The characteristics associated with various aspects of the psychological type model might predispose individuals to better or worse coping during a pandemic lockdown. The obvious link raised early in the pandemic by many commentators in the UK and elsewhere (Denham 2020; Kluth 2020; Schultz 2020), is that introverts might fare better than extraverts in a situation where social discourse seems to be drastically curtailed. Extraverts may be de-energised by enforced solitude, whereas introverts might enjoy it. Other aspects of the model might also be important in a time of disruption. Temperament theory builds on psychological type by positing four profiles or temperaments (Keirsey and Bates 1978). One such profile, the Epimethean or SJ temperament, refers to sensing types who prefer judging in the outer world. The Epimethean temperament characterises people who tend to be dutiful and who are the ‘guardians’ of institutions and familiar social structures. This temperament is the most frequent in Church of England congregations (Francis et al. 2011a) and their profile suggests that they may find the sudden loss of their familiar and routine access to religious institutions, such as church buildings and church services, a particularly disorientating experience. The judging dimension (thinking versus feeling) might also influence psychological well-being if feeling types, who tend to base decisions subjectively on shared values and empathetic understanding, found it easier to connect to others when normal patterns of life were disrupted than did thinking types, who tend to base decisions objectively on logic, evidence, and principles.
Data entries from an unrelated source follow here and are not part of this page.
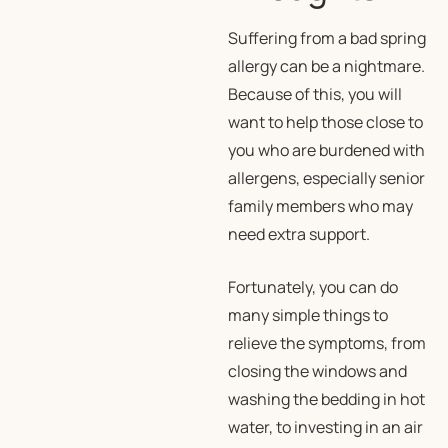
Suffering from a bad spring
allergy can be a nightmare.
Because of this, you will
want to help those close to
you who are burdened with
allergens, especially senior
family members who may
need extra support.
Fortunately, you can do
many simple things to
relieve the symptoms, from
closing the windows and
washing the bedding in hot
water, to investing in an air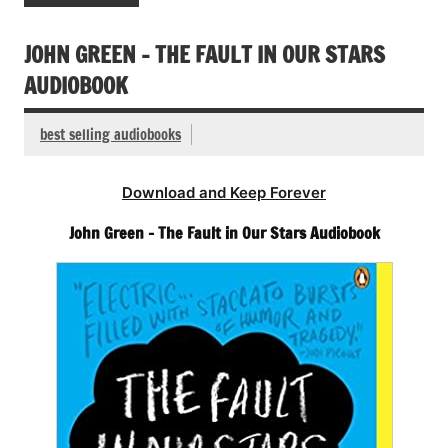
JOHN GREEN – THE FAULT IN OUR STARS
AUDIOBOOK
best selling audiobooks
Download and Keep Forever
John Green – The Fault in Our Stars Audiobook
Support and Well-being in Lockdown

One way of overcoming the adverse effects of lockdown was to seek support from others: this was part of the advice given within the Church of England and featured widely in advice from government (Public Health England 2020) and mental health agencies (Mind 2020). Social support has been shown to offset the effects of burnout in caring professions (Ruisoto et al. 2021), including during the COVID-19 pandemic (Hou et al. 2020), and has also been shown to be generally beneficial for clergy well-being in the Church of England (Francis et al. 2018). Stipendiary parochial clergy in the Coronavirus, Church & You survey who felt well supported also showed less adverse change in stress or negative affect during lockdown (Village and Francis, In press-b). Here, we extend this latter analysis by applying it to lay people as well as to clergy. The aim was to identify the most effective sources of support for those receiving or giving ministry during lockdown.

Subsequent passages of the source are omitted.